(THE DATA)
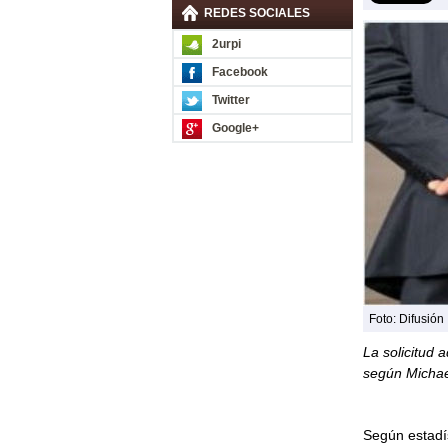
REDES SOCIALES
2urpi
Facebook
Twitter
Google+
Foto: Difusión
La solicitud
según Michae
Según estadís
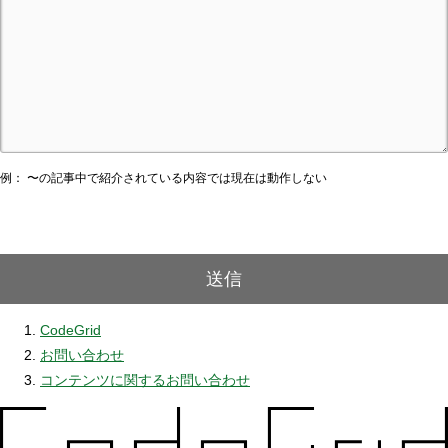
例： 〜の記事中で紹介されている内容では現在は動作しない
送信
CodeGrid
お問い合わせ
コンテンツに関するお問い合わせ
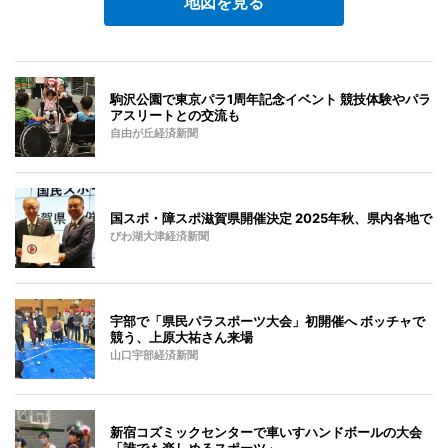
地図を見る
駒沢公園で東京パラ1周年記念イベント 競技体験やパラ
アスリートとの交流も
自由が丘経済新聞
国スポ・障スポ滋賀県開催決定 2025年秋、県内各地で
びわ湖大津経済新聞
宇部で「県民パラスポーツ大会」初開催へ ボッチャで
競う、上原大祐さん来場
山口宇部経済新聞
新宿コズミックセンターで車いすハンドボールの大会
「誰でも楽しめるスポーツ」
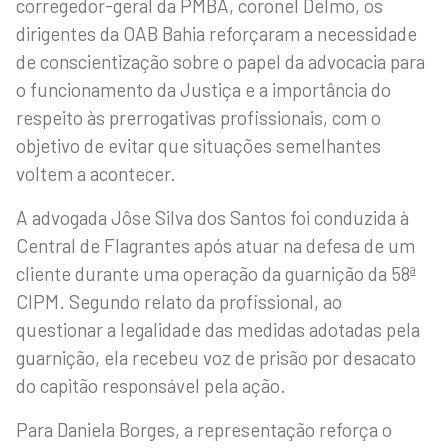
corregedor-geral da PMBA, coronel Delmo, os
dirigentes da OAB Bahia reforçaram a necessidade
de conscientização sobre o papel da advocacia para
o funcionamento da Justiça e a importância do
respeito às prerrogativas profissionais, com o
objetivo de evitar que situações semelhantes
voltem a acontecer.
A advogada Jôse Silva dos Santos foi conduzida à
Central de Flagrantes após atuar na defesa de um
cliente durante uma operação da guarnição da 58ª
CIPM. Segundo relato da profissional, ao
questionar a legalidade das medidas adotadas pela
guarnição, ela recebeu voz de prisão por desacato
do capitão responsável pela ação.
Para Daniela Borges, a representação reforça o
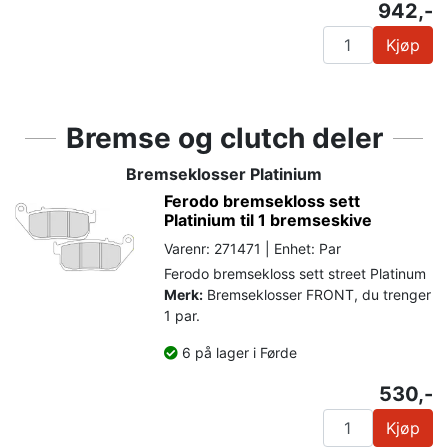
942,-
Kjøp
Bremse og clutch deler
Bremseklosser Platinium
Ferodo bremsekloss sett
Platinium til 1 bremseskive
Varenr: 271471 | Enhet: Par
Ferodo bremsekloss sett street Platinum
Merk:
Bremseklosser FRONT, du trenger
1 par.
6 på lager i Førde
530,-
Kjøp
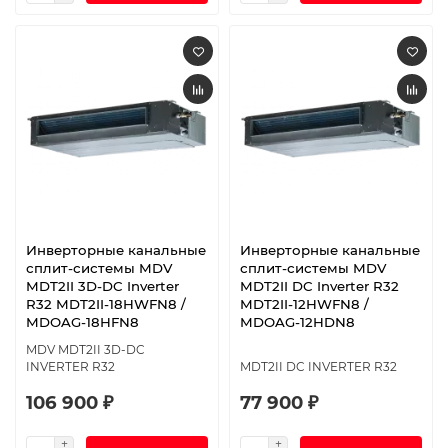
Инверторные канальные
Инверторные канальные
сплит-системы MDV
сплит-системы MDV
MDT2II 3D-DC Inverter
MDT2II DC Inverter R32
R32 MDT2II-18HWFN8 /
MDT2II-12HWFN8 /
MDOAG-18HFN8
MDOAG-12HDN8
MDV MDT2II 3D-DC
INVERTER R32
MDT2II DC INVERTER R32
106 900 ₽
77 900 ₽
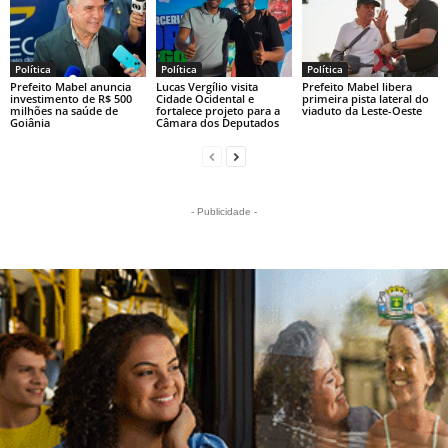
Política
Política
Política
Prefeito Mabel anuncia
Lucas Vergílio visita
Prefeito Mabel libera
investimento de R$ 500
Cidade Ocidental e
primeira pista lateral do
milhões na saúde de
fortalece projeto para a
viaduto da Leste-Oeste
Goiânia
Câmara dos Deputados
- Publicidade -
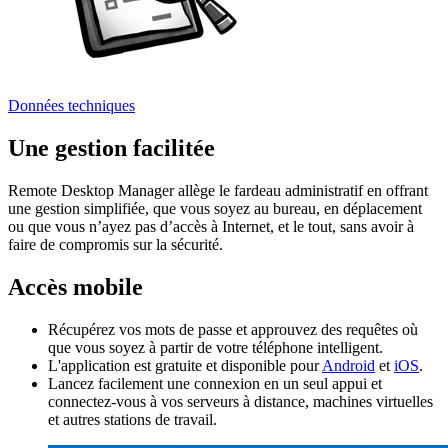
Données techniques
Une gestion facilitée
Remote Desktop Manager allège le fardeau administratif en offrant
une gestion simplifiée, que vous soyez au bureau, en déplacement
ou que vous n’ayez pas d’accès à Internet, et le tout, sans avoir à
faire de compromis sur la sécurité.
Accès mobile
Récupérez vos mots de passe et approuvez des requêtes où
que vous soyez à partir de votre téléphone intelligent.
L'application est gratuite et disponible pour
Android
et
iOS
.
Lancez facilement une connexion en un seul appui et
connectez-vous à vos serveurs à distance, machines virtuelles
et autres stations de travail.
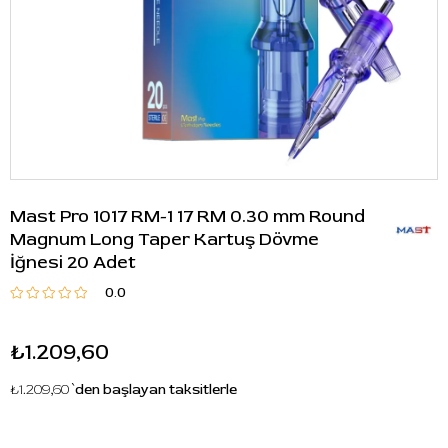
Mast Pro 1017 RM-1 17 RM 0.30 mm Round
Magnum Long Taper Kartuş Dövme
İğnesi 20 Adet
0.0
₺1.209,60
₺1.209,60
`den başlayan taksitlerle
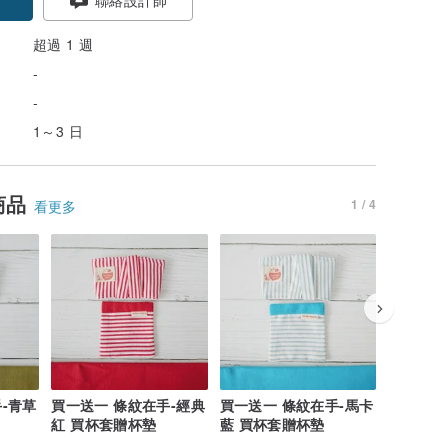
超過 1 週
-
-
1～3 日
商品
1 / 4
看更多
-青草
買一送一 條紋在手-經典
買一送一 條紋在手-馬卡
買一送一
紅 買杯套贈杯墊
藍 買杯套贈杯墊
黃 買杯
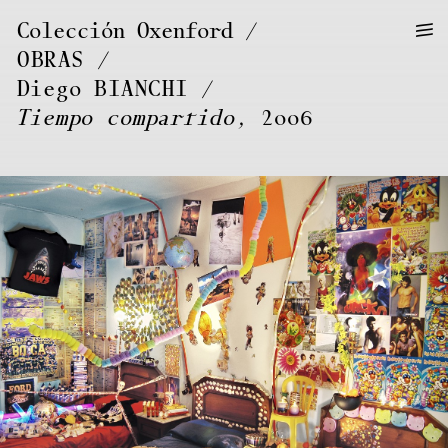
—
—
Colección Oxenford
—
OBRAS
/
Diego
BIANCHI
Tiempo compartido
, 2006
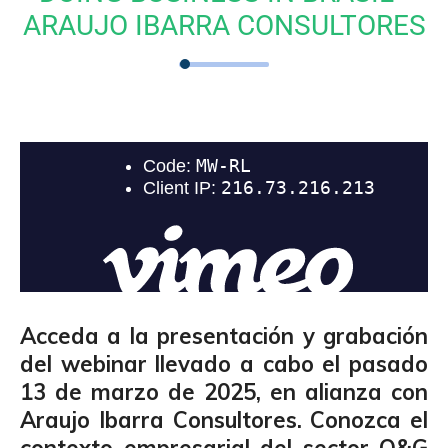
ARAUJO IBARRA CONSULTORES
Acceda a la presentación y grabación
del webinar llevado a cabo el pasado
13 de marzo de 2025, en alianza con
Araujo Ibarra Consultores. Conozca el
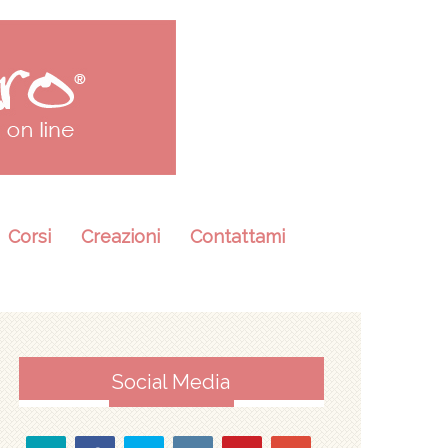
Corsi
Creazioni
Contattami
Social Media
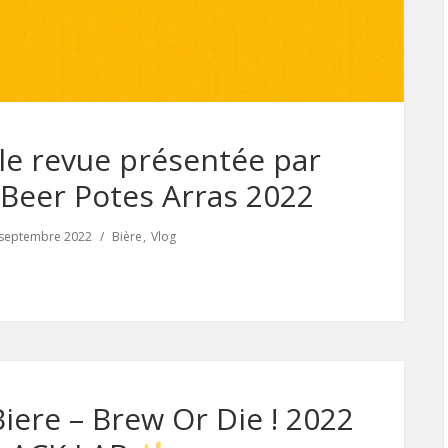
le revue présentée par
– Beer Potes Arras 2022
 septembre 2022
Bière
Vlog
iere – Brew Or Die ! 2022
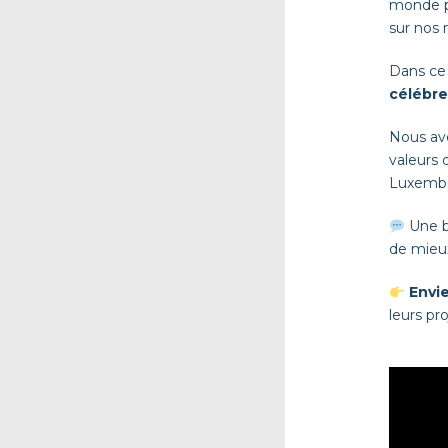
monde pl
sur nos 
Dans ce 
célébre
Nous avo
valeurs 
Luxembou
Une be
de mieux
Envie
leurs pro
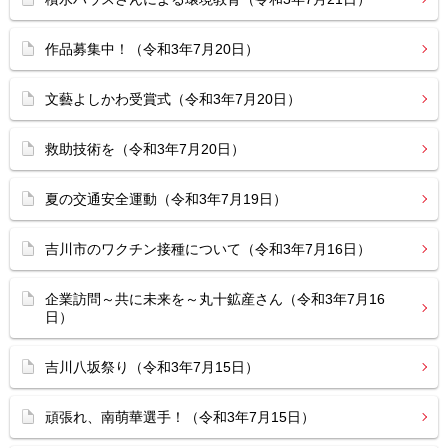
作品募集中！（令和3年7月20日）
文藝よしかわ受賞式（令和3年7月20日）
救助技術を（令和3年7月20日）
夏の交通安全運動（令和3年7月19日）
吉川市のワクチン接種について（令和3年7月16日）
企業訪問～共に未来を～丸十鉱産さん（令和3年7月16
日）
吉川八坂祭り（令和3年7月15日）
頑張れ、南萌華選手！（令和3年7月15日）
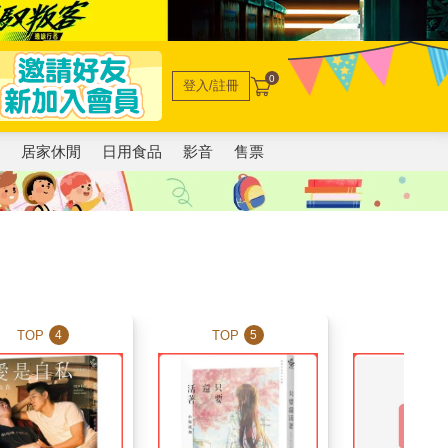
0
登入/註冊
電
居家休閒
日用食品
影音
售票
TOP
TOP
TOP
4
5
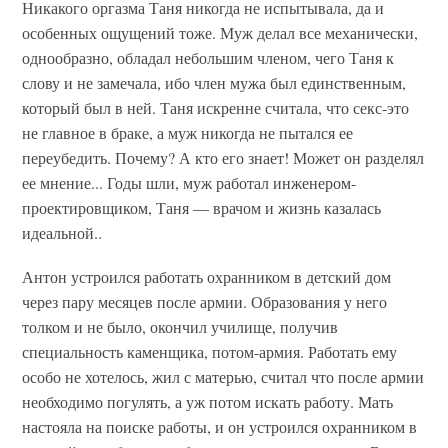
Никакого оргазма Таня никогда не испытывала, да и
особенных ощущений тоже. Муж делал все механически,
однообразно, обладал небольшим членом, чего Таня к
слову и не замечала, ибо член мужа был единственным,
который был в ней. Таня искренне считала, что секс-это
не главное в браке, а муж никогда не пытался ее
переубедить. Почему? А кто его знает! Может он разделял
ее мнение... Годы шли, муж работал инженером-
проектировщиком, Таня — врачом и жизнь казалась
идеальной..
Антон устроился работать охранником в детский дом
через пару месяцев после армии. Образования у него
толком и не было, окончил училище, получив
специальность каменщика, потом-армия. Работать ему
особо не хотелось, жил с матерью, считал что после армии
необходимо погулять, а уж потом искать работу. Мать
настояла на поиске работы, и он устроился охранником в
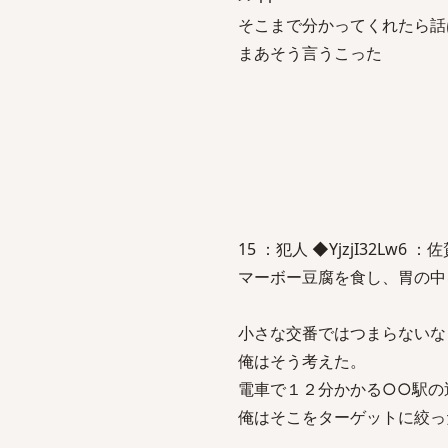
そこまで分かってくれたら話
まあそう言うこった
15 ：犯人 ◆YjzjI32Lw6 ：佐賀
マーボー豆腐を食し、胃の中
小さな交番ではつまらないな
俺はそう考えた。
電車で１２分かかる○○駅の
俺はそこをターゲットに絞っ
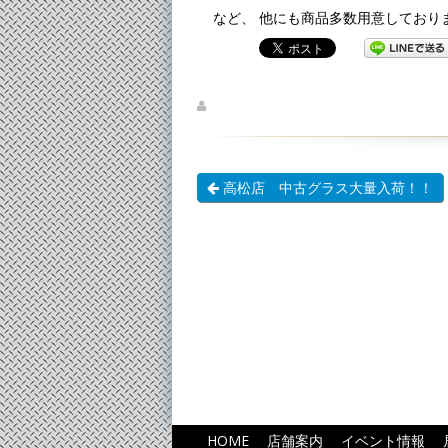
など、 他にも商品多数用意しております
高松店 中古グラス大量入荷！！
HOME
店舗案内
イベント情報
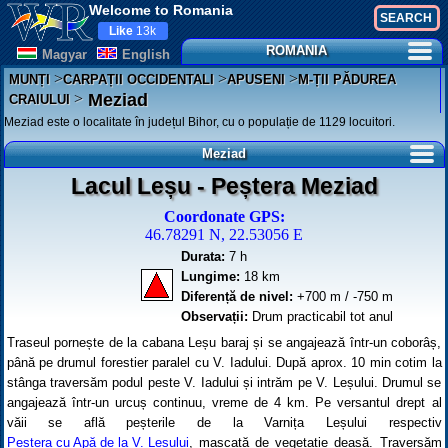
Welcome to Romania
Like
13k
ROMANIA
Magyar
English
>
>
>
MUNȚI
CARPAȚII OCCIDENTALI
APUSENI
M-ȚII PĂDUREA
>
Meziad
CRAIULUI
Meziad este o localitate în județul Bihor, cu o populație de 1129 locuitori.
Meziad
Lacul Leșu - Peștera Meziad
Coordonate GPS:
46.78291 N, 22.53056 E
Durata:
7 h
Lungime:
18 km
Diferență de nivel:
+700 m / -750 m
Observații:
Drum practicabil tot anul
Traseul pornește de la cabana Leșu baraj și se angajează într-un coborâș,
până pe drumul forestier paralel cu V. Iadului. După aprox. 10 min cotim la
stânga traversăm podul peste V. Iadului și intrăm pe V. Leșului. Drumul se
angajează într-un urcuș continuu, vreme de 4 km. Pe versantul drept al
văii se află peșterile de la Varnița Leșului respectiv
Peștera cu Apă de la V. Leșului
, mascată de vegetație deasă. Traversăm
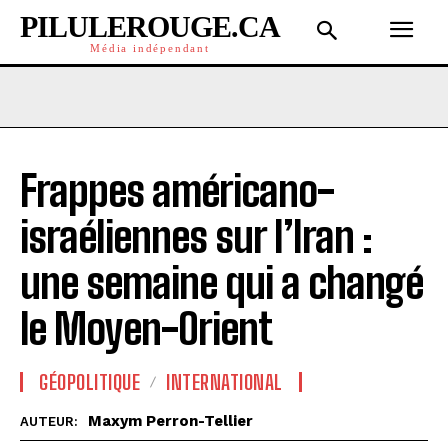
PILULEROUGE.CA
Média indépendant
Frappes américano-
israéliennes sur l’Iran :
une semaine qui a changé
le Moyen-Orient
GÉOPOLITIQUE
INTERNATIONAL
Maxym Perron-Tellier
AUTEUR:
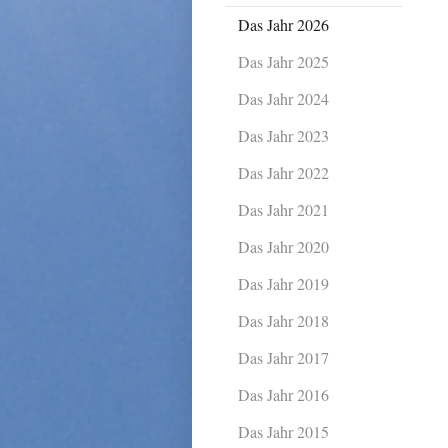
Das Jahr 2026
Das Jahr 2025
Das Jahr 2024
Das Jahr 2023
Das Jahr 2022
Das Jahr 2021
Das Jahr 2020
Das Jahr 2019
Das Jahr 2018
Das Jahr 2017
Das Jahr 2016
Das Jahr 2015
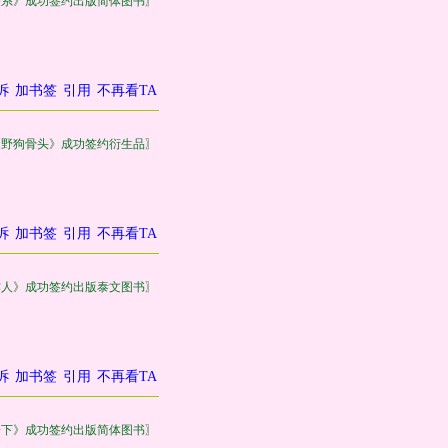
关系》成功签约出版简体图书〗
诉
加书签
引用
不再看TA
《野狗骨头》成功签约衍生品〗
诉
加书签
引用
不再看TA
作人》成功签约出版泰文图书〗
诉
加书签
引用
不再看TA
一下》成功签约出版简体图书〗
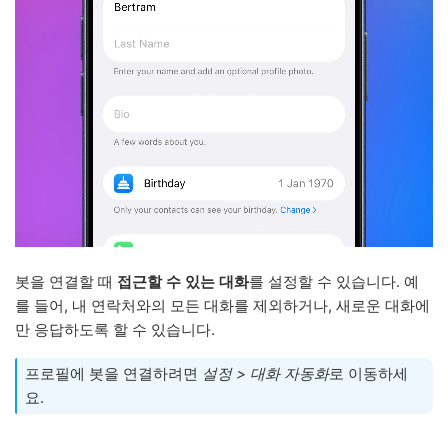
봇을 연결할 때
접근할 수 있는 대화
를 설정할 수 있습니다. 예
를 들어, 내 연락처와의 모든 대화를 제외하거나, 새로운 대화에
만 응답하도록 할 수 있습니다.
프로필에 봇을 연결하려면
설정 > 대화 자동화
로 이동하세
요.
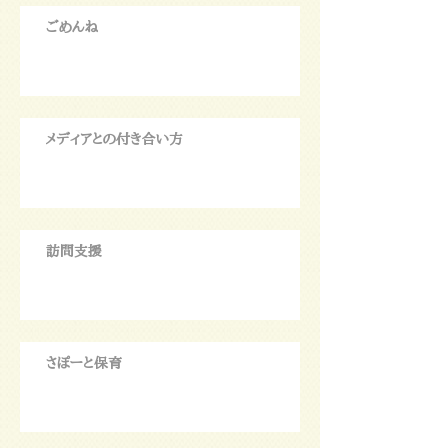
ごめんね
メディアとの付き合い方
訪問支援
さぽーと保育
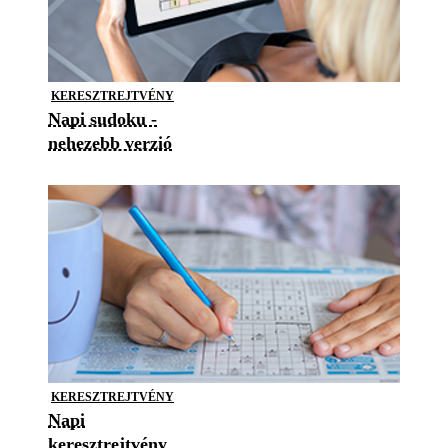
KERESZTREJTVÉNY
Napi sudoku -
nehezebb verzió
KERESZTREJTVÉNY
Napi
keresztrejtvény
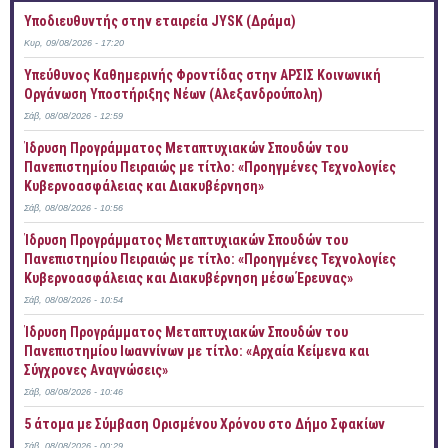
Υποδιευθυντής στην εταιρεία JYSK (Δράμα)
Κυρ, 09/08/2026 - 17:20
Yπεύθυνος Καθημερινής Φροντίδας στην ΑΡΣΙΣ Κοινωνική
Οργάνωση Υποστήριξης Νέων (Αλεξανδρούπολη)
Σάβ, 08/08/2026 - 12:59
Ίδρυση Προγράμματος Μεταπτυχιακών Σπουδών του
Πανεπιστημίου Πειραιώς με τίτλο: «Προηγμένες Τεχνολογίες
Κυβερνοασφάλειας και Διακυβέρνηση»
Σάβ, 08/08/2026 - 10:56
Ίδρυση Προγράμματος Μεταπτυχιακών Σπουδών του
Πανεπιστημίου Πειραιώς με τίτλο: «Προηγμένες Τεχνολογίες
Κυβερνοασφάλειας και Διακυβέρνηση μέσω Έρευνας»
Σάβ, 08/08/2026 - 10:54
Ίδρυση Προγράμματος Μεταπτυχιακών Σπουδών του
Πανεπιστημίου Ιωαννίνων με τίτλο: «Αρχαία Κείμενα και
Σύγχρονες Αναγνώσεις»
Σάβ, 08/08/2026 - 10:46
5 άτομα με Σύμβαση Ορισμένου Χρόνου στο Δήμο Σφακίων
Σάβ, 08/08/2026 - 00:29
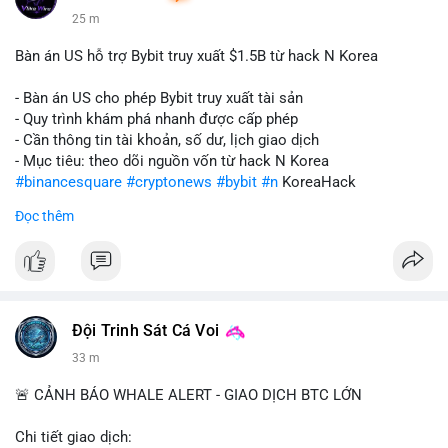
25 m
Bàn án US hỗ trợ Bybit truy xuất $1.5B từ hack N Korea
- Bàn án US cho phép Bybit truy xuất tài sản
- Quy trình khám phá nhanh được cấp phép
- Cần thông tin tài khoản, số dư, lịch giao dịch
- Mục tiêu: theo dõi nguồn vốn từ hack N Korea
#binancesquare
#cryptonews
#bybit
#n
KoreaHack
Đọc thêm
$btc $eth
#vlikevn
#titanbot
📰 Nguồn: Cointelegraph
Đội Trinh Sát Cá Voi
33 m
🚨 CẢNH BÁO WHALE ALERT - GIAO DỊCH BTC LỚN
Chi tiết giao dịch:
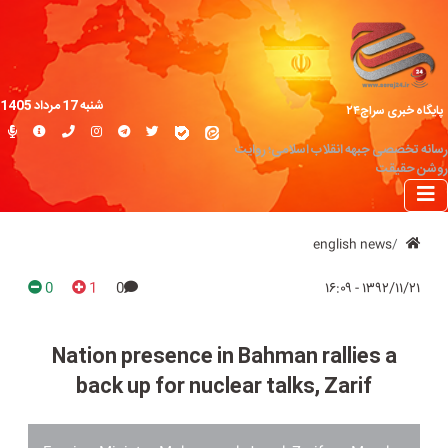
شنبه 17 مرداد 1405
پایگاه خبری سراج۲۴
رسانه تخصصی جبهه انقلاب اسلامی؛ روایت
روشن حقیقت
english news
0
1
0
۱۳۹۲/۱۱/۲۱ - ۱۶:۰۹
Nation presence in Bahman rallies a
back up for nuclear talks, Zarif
(End THE DATA)
Only the lines containing "Bremseklosser" are needed; copy each of them from the data.

> _EXPECTED OUTPUT_:
Bremseklosser Platinium
Bremseklosser FRONT, du trenger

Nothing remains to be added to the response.